This review adheres to the campaign against the discrimination of metal reviews and for equal opportunities.

That said, I warn the Great Masonry of the Thrashers who, on this honorable site, have launched the intolerable trend of discrediting metal records and reviews to praise insipid and anonymous crap.

I wonder, for example, if all the know-it-alls who infest almost all metal reviews with silly comments actually know the albums discussed and vote with critical awareness.
Most probably not!
And I further wonder if the same thing happens when the same know-it-alls grovel when it's time to lavish praise on reviews of more niche genres, such as indie, psychedelia, ambient (brrrr), or lo-fi, which the more lo-fi they are, the more copious the gushing will be.
Absolutely yes!

The ignorance of a broccoli is present in both cases, but the judgment will be diametrically opposite. You will agree that there is an enormous and unjust difference in evaluation.

This is where the charm of elitism comes into play. It's tremendously cool to exalt a "loser" album even if you have no idea what it sounds like.
In such circumstances, the pretentious commentator of my castanets seizes the opportunity to give himself a tone by dispensing Hosannas and blessings to the author of the review and his seventh generation; immensely grateful for having revealed a masterpiece (almost always an immense and minimal terrible crap) by sheer coincidence immensely underrated, rejoicing in the arrival of the reviewer to remedy this unacceptable injustice.
Other typical characteristics of the "rediscovered pearl" are: record too avant-garde, with contemporaries unprepared to understand its historical significance, and artist who, if in the meantime hasn't become a myth due to death from liver cirrhosis, now perhaps does (thank God) something completely different as a profession.

Let's be clear!
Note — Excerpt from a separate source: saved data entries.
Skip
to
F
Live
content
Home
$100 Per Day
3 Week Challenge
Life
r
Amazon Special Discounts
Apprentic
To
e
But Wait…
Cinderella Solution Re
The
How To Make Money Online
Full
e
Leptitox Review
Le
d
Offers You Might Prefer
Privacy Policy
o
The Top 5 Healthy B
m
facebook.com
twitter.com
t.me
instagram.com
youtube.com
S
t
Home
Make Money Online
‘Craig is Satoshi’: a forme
With other terms, we see these delusions also on the other metal side, but against all democratic principles, with the same level of exaltation, the studded reviewer is ridiculed down to the bone, while the reviewer of the alternative record is a new prophet.
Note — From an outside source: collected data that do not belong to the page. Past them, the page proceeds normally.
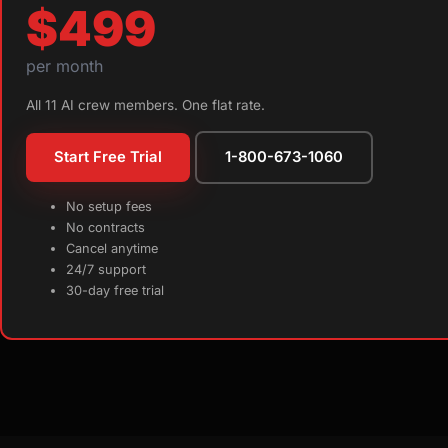
$499
per month
All 11 AI crew members. One flat rate.
Start Free Trial
1-800-673-1060
No setup fees
No contracts
Cancel anytime
24/7 support
30-day free trial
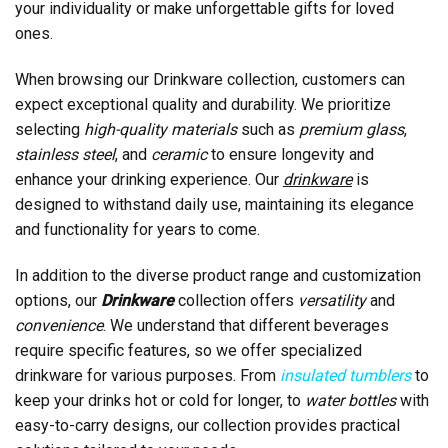
your individuality or make unforgettable gifts for loved
ones.
When browsing our Drinkware collection, customers can
expect exceptional quality and durability. We prioritize
selecting
high-quality materials
such as
premium glass
,
stainless steel
, and
ceramic
to ensure longevity and
enhance your drinking experience. Our
drinkware
is
designed to withstand daily use, maintaining its elegance
and functionality for years to come.
In addition to the diverse product range and customization
options, our
Drinkware
collection offers
versatility
and
convenience
. We understand that different beverages
require specific features, so we offer specialized
drinkware for various purposes. From
insulated tumblers
to
keep your drinks hot or cold for longer, to
water bottles
with
easy-to-carry designs, our collection provides practical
Well! If listening to alternative records is now the only recipe to reach the nirvana of "coolness," be informed that in the caravanserai of the numerous sub-genres and derivatives of METAL, there are plenty of elite and loser works that nobody cares about.
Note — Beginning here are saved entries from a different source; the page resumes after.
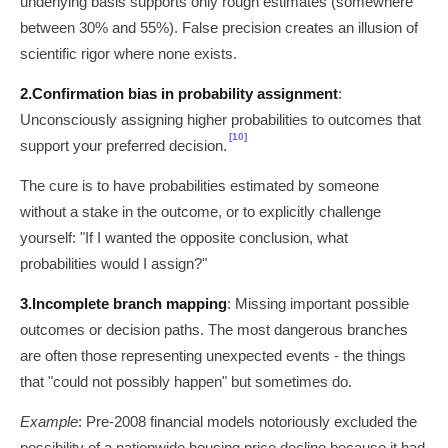
underlying basis supports only rough estimates (somewhere
between 30% and 55%). False precision creates an illusion of
scientific rigor where none exists.
2.
Confirmation bias in probability assignment
:
Unconsciously assigning higher probabilities to outcomes that
[10]
support your preferred decision.
The cure is to have probabilities estimated by someone
without a stake in the outcome, or to explicitly challenge
yourself: "If I wanted the opposite conclusion, what
probabilities would I assign?"
3.
Incomplete branch mapping
: Missing important possible
outcomes or decision paths. The most dangerous branches
are often those representing unexpected events - the things
that "could not possibly happen" but sometimes do.
Example
: Pre-2008 financial models notoriously excluded the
This little album by Evoken, with a 2005 work titled Antithesis of Light, is a perfect example of an alternative Metal album with substantial doom/ambient influences.

The aforementioned ambient enjoys high prestige among the clouded minds of cacophony enthusiasts, so it's already a guarantee of "coolness."
Doom, on the other hand, is the misanthropic cousin of psychedelia but without the snooty attitude; even more elongated times, comatose rhythm from one beat per minute leaving the drummer's tank top always fresh and fragrant; leaden and oppressive atmospheres. It's the only metal genre where sloths can do headbanging with ease.

Well, from the union of these two refined palates genres comes an album with enormous "elitist" potential and therefore with sales projections equal to 0.
Forget all the immediacy of Metal, forget its vehemence and catchiness, forget using your ears; this album more than listened to must be perceived through sensations, smells, empathy...
Seven long tracks for a total of 70 minutes (a nice little Cheops pyramid brick) project us into an obscure, cold, fetid place forgotten by men and God; no, you're not inside a voting booth, it's just that sound taking over your soul and shaking it
like a rag to squeeze out every breath of life and annihilate every glimmer of hope.

Imagine the sensations that a weekend speleologist might feel, on his first deep mine excursion at a thousand meters down, inside a stalled elevator, discovering he's claustrophobic. That's it! This is the level of anxiety that this cheerful little album inflicts.

Chamber music...funeral chamber? From lazaretto or perhaps more from a mass grave rave as well evidenced on the cover?
Undoubtedly music that at the end of the album (if you get there) will make you exclaim....
"WHO THE HELL MAKES ME LISTEN TO THIS STUFF"?
Everything in life must be earned with blood and sweat. To become cool without abandoning the mainstream Metal path, you must martyr yourself to Evoken!